Do What You Fear
Lex is away until I think Monday, and Japan and Eddie are also away. I have just been isolating myself basically. I haven't felt like talking to anyone. The Elsa drama has really given me a dark view of stuff, too. People are having a party, but I don't really know them. I have mostly been at my mum's.
Lex came home and leaves in a week. I feel like I have been pathetic over the whole thing with him. I am crying again, like I am going through an imaginary breakup. He said he is going to be gone for like "at least two years." Fuck. Somehow him being back for this week is making me cry about it more. And I can't express it to people. That's the worst thing. I'm sick of keeping everything to myself.
After writing the above bit, I cried for about three hours straight, like full on sobbed. I hadn't cried that hard since I was in suicidal depression phases years ago. (This was different, not suicidal depression or even depression at all.) In the morning, my eyes were swollen and I cried a little more.
I talked to Lex in the kitchen and casually discussed how I am upset he is leaving and blah blah blah, and then the possibility of me moving to Spain. He said, "that would be great." But then he said, "Imagine if the whole house moved there. That'd be amazing." And I felt less special. Then he said, "Imagine if [my real name] just showed up in Spain. We'd be like 'Oh hi.' 'Hi.' 'Do you wanna get a coffee?' And then you'd just be living in Barcelona and that'd be all there is to it." He said this all in this kind of dreamy voice. But maybe he really doesn't see us dating, although I probably can't read into that one jokey sentence too much.

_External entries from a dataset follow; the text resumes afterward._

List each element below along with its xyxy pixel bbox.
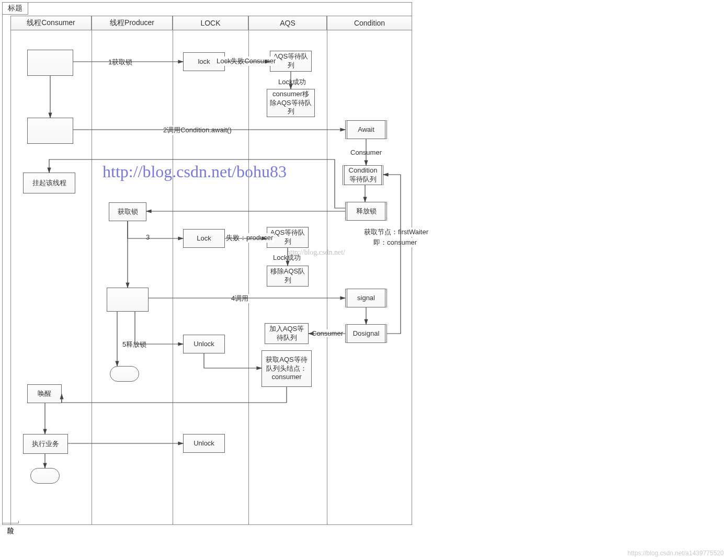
label-consumer: Consumer bbox=[349, 148, 383, 156]
node-unlock2: Unlock bbox=[183, 434, 225, 453]
label-lockfail-consumer: Lock失败Consumer bbox=[215, 56, 277, 66]
frame-title-text: 标题 bbox=[8, 4, 22, 12]
label-2: 2调用Condition.await() bbox=[162, 125, 233, 135]
label-1: 1获取锁 bbox=[107, 58, 133, 67]
node-consumer-wait bbox=[27, 118, 73, 144]
lane-head-consumer: 线程Consumer bbox=[10, 16, 92, 30]
label-firstwaiter2: 即：consumer bbox=[372, 238, 418, 247]
lane-head-producer: 线程Producer bbox=[92, 16, 173, 30]
node-aqs-consumer-remove: consumer移除AQS等待队列 bbox=[267, 89, 315, 117]
node-release: 释放锁 bbox=[345, 202, 387, 221]
node-exec: 执行业务 bbox=[23, 434, 68, 454]
lane-sep-3 bbox=[248, 30, 249, 525]
node-lock2: Lock bbox=[183, 229, 225, 248]
node-suspend: 挂起该线程 bbox=[23, 173, 75, 193]
lane-sep-1 bbox=[92, 30, 92, 525]
diagram-canvas: 标题 阶段 线程Consumer 线程Producer LOCK AQS Con… bbox=[0, 0, 728, 560]
lane-head-lock: LOCK bbox=[173, 16, 248, 30]
lane-sep-4 bbox=[327, 30, 327, 525]
frame-title: 标题 bbox=[3, 3, 28, 15]
node-producer-end bbox=[110, 366, 139, 382]
node-aqs-remove2: 移除AQS队列 bbox=[267, 266, 309, 287]
node-aqs-join: 加入AQS等待队列 bbox=[265, 323, 309, 344]
label-5: 5释放锁 bbox=[121, 340, 147, 349]
label-fail-producer: 失败：producer bbox=[225, 233, 274, 243]
node-getlock: 获取锁 bbox=[109, 202, 146, 221]
node-consumer-start bbox=[27, 50, 73, 76]
lane-head-aqs: AQS bbox=[248, 16, 327, 30]
label-firstwaiter1: 获取节点：firstWaiter bbox=[363, 227, 429, 237]
lane-sep-2 bbox=[173, 30, 173, 525]
label-consumer2: Consumer bbox=[311, 329, 344, 337]
label-4: 4调用 bbox=[230, 294, 249, 303]
node-cond-wait: Condition 等待队列 bbox=[343, 165, 383, 185]
node-producer-mid bbox=[107, 288, 149, 312]
node-await: Await bbox=[345, 120, 387, 139]
footer-url: https://blog.csdn.net/a1439775520 bbox=[628, 550, 724, 557]
node-dosignal: Dosignal bbox=[345, 324, 387, 343]
node-consumer-end bbox=[30, 468, 60, 484]
node-wake: 唤醒 bbox=[27, 384, 62, 403]
node-signal: signal bbox=[345, 289, 387, 307]
label-locksuccess1: Lock成功 bbox=[277, 77, 307, 87]
watermark-faint: http://blog.csdn.net/ bbox=[287, 248, 345, 257]
watermark-main: http://blog.csdn.net/bohu83 bbox=[103, 162, 287, 181]
lane-head-condition: Condition bbox=[327, 16, 412, 30]
node-aqs-gethead: 获取AQS等待队列头结点：consumer bbox=[261, 350, 312, 387]
label-3: 3 bbox=[145, 233, 151, 241]
node-unlock1: Unlock bbox=[183, 335, 225, 353]
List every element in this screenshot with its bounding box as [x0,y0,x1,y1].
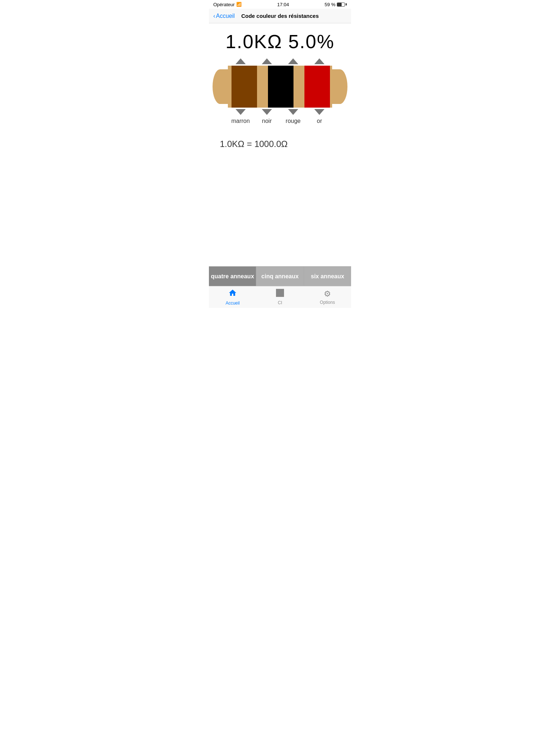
back-label: Accueil [216,13,235,19]
band3-down-arrow[interactable] [288,109,298,115]
band2-down-arrow[interactable] [262,109,272,115]
band-2 [268,66,293,108]
arrows-down-row [228,109,333,115]
resistor-wrapper [213,66,347,108]
tab-accueil-label: Accueil [226,301,240,306]
band2-label: noir [254,118,280,124]
nav-bar: ‹ Accueil Code couleur des résistances [209,9,351,23]
resistor-container: marron noir rouge or [213,58,347,124]
band4-label: or [307,118,332,124]
gear-icon: ⚙ [324,289,331,299]
band3-label: rouge [280,118,306,124]
status-left: Opérateur 📶 [213,2,242,7]
band1-down-arrow[interactable] [236,109,246,115]
tab-options[interactable]: ⚙ Options [304,286,351,308]
band2-up-arrow[interactable] [262,58,272,64]
equation-text: 1.0KΩ = 1000.0Ω [220,139,288,149]
resistor-right-end [332,69,347,104]
segment-six-anneaux[interactable]: six anneaux [304,267,351,286]
band-labels-row: marron noir rouge or [228,118,333,124]
home-icon [228,289,237,299]
band3-up-arrow[interactable] [288,58,298,64]
battery-percent: 59 % [324,2,335,7]
segment-quatre-anneaux[interactable]: quatre anneaux [209,267,256,286]
equation-section: 1.0KΩ = 1000.0Ω [213,128,347,156]
segment-bar: quatre anneaux cinq anneaux six anneaux [209,266,351,286]
band4-up-arrow[interactable] [314,58,324,64]
back-button[interactable]: ‹ Accueil [213,13,235,19]
arrows-up-row [228,58,333,64]
tab-ci[interactable]: CI [256,286,304,308]
tab-bar: Accueil CI ⚙ Options [209,286,351,308]
battery-icon [337,3,347,7]
time-label: 17:04 [277,2,289,7]
tab-options-label: Options [320,300,335,305]
back-chevron-icon: ‹ [213,13,215,19]
ci-icon [276,289,284,299]
resistor-left-end [213,69,228,104]
status-right: 59 % [324,2,347,7]
band1-up-arrow[interactable] [236,58,246,64]
band-3 [304,66,330,108]
resistor-body [228,66,332,108]
main-content: 1.0KΩ 5.0% [209,23,351,266]
operator-label: Opérateur [213,2,235,7]
page-title: Code couleur des résistances [241,13,319,19]
wifi-icon: 📶 [236,2,242,7]
resistance-display: 1.0KΩ 5.0% [226,31,335,53]
tab-accueil[interactable]: Accueil [209,286,256,308]
status-bar: Opérateur 📶 17:04 59 % [209,0,351,9]
tab-ci-label: CI [278,300,282,305]
band-1 [232,66,257,108]
band1-label: marron [228,118,253,124]
band4-down-arrow[interactable] [314,109,324,115]
segment-cinq-anneaux[interactable]: cinq anneaux [256,267,304,286]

If I really did move to Spain, it would maybe be a lot to tell him I have a crush on him (or really am basically in love with him) before moving there. I would never move to Spain just to potentially date Lex. Maybe I would move there because it sounds like a cool place and I kind of want to move somewhere anyway. I don't think I will really move to Spain, but it just makes me feel better to imagine it. Like, that is always a potential option if I start to hate it here. And maybe I really would date Lex.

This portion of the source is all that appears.